But I have no intention of shutting the blog down. I obviously won’t have the time to watch Boston sports every night, so content will be a little more sporadic on that front. But I will certainly have something for every Arsenal game, and probably one or two other pieces each week. I might have to do some North Carolina sports coverage. Expect no fewer than four posts a week for now, however that could change as I get a feel for my new schedule this semester. Keeping the blog alive and well remains a high priority of mine, and I don’t see that changing anytime soon.

A year ago when I left in August, I knew there was a pretty good chance I’d be back for some October baseball. Even when I was at school, the soon to be World Series Champs were a must watch. I made it back for a playoff game, and the rest I watched as intently as ever. My Red Sox goodbye wasn’t really a goodbye at all last year. Check out an entertaining piece I wrote for my school paper about my Red Sox fandom last October to get the full sense.

But on Monday night at Fenway, I said my goodbyes to the 2014 Red Sox. With no postseason baseball ahead of us, and a roster that will look an awful lot like the Paw Sox the rest of the way, I don’t think I’ll be making the return trip to Fenway in October. I will absolutely follow the team, but this just isn’t our year. At least there won’t be any heartbreak. I can sit back and enjoy baseball as a neutral, something I haven’t had to do too often.

There are a few intriguing Red Sox story lines for the last month or so of the season though. David Ortiz’s quest for 500 home runs is officially on, as he now stands at 461 after another one last night. He has quietly put together another 30 home run season already, and if he stays hot, he could get to 40 for the year. That would leave him needing only 29 next year, which would be very doable. With retirement on the horizon as his contract expires next year, Ortiz will be eager to join the 500 home run club as soon as possible. There is no way he will retire if he’s anywhere close, but I have a feeling he might get there next year.

The other thing to watch will be the struggling players. Us fans can forget this horrible year of baseball once Tom Brady heats up, but players like Xander Bogaerts, Will Middlebrooks and Jackie Bradley Jr. will not be in good places this offseason if they don’t right their own ships. Their loss of confidence has affected their play recently, and that can’t drag into next year. But those who could use a late season boost are not just restricted to young players. Dustin Pedroia too will be much better off next year if he has a good September. And from GM Ben Cherington’s standpoint, he wants players to snap out of season long funks to prove to potential trade partners that the funks are nothing more than that.

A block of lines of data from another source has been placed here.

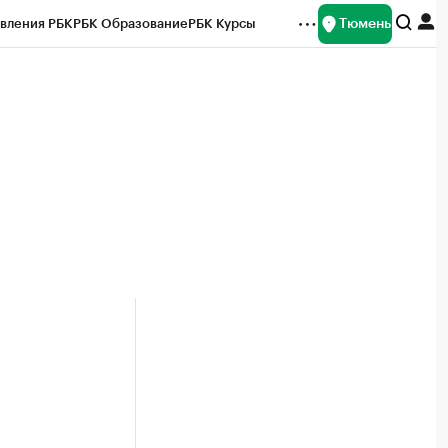
Тюмень
вления РБК
РБК Образование
РБК Курсы
рейтинги
Франшизы
Газета
Спецпроекты СПб
ты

And lastly, the starting pitchers are all auditioning for a role in the 2015 rotation at this point in the season. Joe Kelly has a spot locked down, as does Clay Buchholz presumably. But between Allen Webster, Rubby de la Rose and Brandon Workman, there probably aren’t three places next year. All three have all performed well at times, going through the expected ups and downs of a young pitcher, but nobody has guaranteed themselves a spot next year. More than anyone else, those three pitchers have incentive to be at their best through the end of the year. De la Rosa probably has the advantage right now, but it’s anyone’s game.

So while I won’t be returning to Fenway until next year, it’ll still be worth my time to check in on the grainy internet feeds of Red Sox games every once in a while. And considering my dismal record at games this year – I must have been 2-8 or something like that – the team might be better off without me there. Regardless of where I am, my team is never far from my heart. So long, summer.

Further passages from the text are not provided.